Transcribed page contents
———

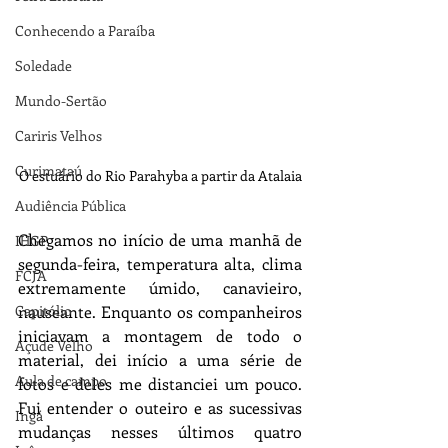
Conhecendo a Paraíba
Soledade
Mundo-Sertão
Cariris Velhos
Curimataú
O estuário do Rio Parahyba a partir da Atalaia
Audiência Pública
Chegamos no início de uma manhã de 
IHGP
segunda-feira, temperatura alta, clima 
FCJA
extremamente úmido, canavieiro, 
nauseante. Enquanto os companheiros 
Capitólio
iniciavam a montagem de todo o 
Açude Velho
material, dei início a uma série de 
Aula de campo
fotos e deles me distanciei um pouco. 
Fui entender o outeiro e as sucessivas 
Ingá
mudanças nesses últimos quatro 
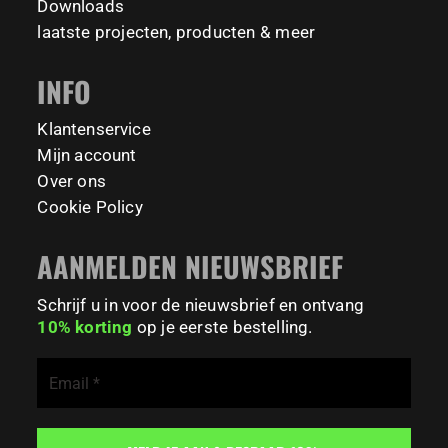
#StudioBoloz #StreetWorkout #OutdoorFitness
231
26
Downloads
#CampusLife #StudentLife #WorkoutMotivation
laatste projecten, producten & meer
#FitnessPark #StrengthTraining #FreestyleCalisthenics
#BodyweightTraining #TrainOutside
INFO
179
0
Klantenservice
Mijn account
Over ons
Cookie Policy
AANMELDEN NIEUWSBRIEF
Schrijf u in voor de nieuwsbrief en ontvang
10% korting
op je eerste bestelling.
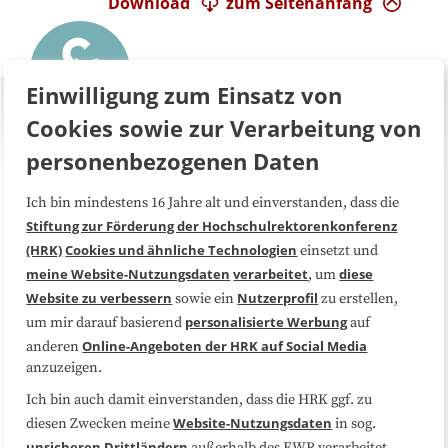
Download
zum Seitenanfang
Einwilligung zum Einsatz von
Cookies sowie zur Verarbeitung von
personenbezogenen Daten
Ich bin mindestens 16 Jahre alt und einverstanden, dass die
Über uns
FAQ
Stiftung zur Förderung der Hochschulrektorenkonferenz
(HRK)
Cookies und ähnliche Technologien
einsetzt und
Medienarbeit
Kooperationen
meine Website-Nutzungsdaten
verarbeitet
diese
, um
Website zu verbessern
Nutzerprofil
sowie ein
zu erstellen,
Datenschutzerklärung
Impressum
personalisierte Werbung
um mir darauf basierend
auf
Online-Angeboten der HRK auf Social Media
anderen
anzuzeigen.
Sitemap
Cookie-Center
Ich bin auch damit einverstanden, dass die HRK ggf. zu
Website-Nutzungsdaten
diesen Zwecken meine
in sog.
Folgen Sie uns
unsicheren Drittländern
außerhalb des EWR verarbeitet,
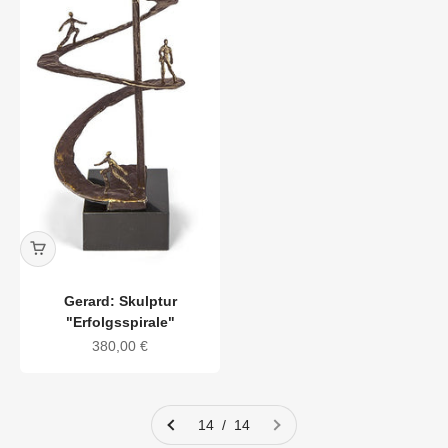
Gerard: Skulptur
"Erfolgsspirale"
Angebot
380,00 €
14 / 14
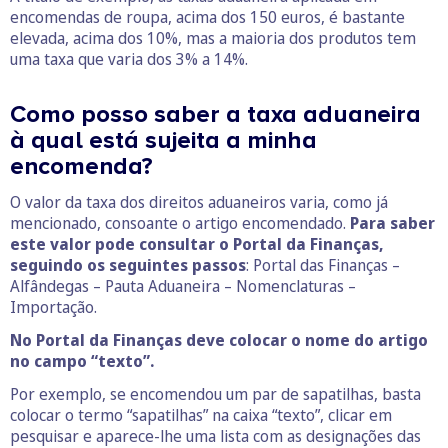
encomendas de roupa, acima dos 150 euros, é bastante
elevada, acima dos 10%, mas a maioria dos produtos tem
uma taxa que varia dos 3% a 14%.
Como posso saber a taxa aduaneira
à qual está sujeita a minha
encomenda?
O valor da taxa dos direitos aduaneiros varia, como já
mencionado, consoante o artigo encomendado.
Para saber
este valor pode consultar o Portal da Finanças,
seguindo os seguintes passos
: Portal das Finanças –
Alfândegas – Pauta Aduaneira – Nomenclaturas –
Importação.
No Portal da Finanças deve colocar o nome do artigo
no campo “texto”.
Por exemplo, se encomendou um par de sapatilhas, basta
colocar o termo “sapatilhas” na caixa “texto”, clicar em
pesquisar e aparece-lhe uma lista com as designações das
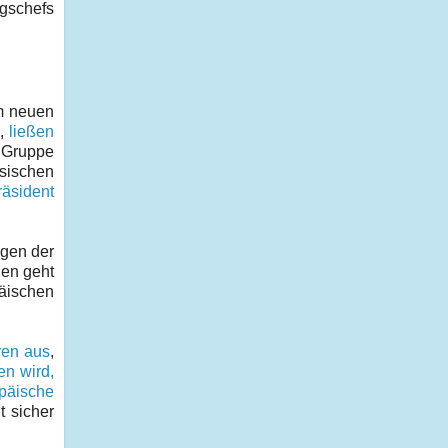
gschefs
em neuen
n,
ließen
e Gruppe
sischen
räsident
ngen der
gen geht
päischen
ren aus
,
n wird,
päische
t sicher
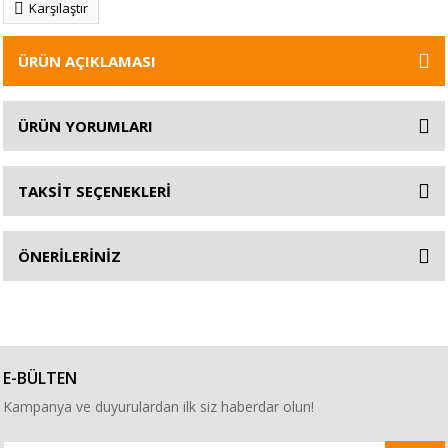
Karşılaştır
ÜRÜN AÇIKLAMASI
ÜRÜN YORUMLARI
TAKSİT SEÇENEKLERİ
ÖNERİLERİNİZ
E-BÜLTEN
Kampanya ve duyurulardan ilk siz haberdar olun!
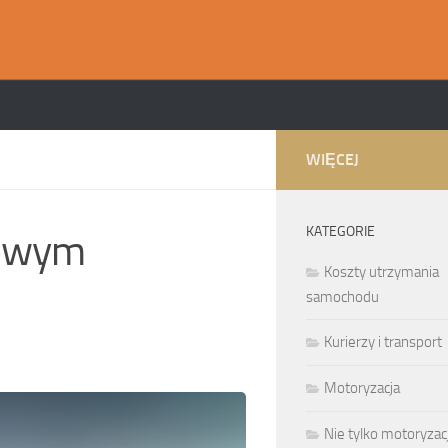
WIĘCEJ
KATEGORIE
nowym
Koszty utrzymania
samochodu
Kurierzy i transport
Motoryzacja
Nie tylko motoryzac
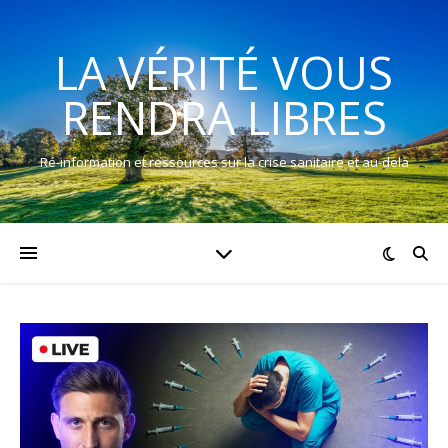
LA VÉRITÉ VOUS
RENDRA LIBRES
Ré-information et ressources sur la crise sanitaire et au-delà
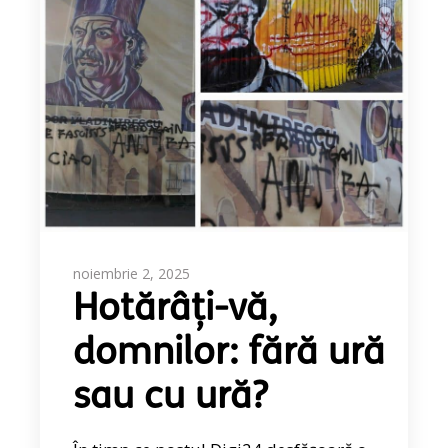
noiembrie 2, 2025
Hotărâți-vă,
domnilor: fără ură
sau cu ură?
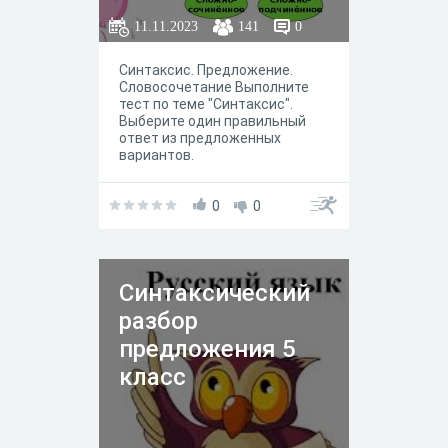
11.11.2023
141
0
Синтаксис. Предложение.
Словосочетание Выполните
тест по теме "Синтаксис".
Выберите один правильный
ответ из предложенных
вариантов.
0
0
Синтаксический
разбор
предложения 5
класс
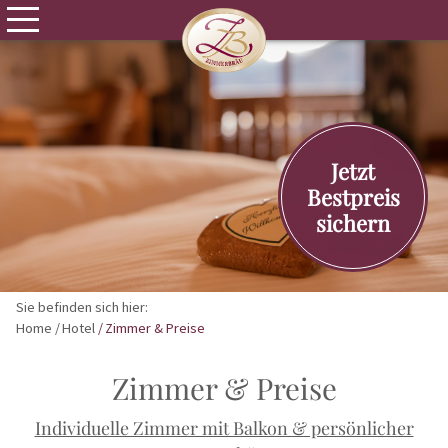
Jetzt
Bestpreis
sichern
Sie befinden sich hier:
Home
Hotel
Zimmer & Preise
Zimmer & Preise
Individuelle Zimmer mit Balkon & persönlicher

———

§ Exercise brief
The entries above are to be copied exactly, with every picture left out.

§ Exercise output
Conhecendo a Paraíba
Soledade
Mundo-Sertão
Cariris Velhos
Curimataú
O estuário do Rio Parahyba a partir da Atalaia
Audiência Pública
Chegamos no início de uma manhã de 
IHGP
segunda-feira, temperatura alta, clima 
FCJA
extremamente úmido, canavieiro, 
nauseante. Enquanto os companheiros 
Capitólio
iniciavam a montagem de todo o 
Açude Velho
material, dei início a uma série de 
Aula de campo
fotos e deles me distanciei um pouco. 
Fui entender o outeiro e as sucessivas 
Ingá
mudanças nesses últimos quatro 
#StudioBoloz #StreetWorkout #OutdoorFitness
231
26
Downloads
#CampusLife #StudentLife #WorkoutMotivation
laatste projecten, producten & meer
#FitnessPark #StrengthTraining #FreestyleCalisthenics
#BodyweightTraining #TrainOutside
INFO
179
0
Klantenservice
Mijn account
Over ons
Cookie Policy
AANMELDEN NIEUWSBRIEF
Schrijf u in voor de nieuwsbrief en ontvang
10% korting
op je eerste bestelling.
Download
zum Seitenanfang
Einwilligung zum Einsatz von
Cookies sowie zur Verarbeitung von
personenbezogenen Daten
Ich bin mindestens 16 Jahre alt und einverstanden, dass die
Über uns
FAQ
Stiftung zur Förderung der Hochschulrektorenkonferenz
(HRK)
Cookies und ähnliche Technologien
einsetzt und
Medienarbeit
Kooperationen
meine Website-Nutzungsdaten
verarbeitet
diese
, um
Website zu verbessern
Nutzerprofil
sowie ein
zu erstellen,
Datenschutzerklärung
Impressum
personalisierte Werbung
um mir darauf basierend
auf
Online-Angeboten der HRK auf Social Media
anderen
anzuzeigen.
Sitemap
Cookie-Center
Ich bin auch damit einverstanden, dass die HRK ggf. zu
Website-Nutzungsdaten
diesen Zwecken meine
in sog.
Folgen Sie uns
unsicheren Drittländern
außerhalb des EWR verarbeitet,
Gerard: Skulptur
"Erfolgsspirale"
Angebot
380,00 €
14 / 14
encomendas de roupa, acima dos 150 euros, é bastante
elevada, acima dos 10%, mas a maioria dos produtos tem
uma taxa que varia dos 3% a 14%.
Como posso saber a taxa aduaneira
à qual está sujeita a minha
encomenda?
O valor da taxa dos direitos aduaneiros varia, como já
mencionado, consoante o artigo encomendado.
Para saber
este valor pode consultar o Portal da Finanças,
seguindo os seguintes passos
: Portal das Finanças –
Alfândegas – Pauta Aduaneira – Nomenclaturas –
Importação.
No Portal da Finanças deve colocar o nome do artigo
no campo “texto”.
Por exemplo, se encomendou um par de sapatilhas, basta
colocar o termo “sapatilhas” na caixa “texto”, clicar em
pesquisar e aparece-lhe uma lista com as designações das
gschefs
em neuen
n,
ließen
e Gruppe
sischen
räsident
ngen der
gen geht
päischen
ren aus
,
n wird,
päische
t sicher
Karşılaştır
ÜRÜN AÇIKLAMASI
ÜRÜN YORUMLARI
TAKSİT SEÇENEKLERİ
ÖNERİLERİNİZ
E-BÜLTEN
Kampanya ve duyurulardan ilk siz haberdar olun!
WIĘCEJ
KATEGORIE
nowym
Koszty utrzymania
samochodu
Kurierzy i transport
Motoryzacja
Nie tylko motoryzac
LA VÉRITÉ VOUS
RENDRA LIBRES
Ré-information et ressources sur la crise sanitaire et au-delà
noiembrie 2, 2025
Hotărâți-vă,
domnilor: fără ură
sau cu ură?
11.11.2023
141
0
Синтаксис. Предложение.
Словосочетание Выполните
тест по теме "Синтаксис".
Выберите один правильный
ответ из предложенных
вариантов.
0
0
Синтаксический
разбор
предложения 5
класс
Jetzt
Bestpreis
sichern
Sie befinden sich hier:
Home
Hotel
Zimmer & Preise
Zimmer & Preise
Individuelle Zimmer mit Balkon & persönlicher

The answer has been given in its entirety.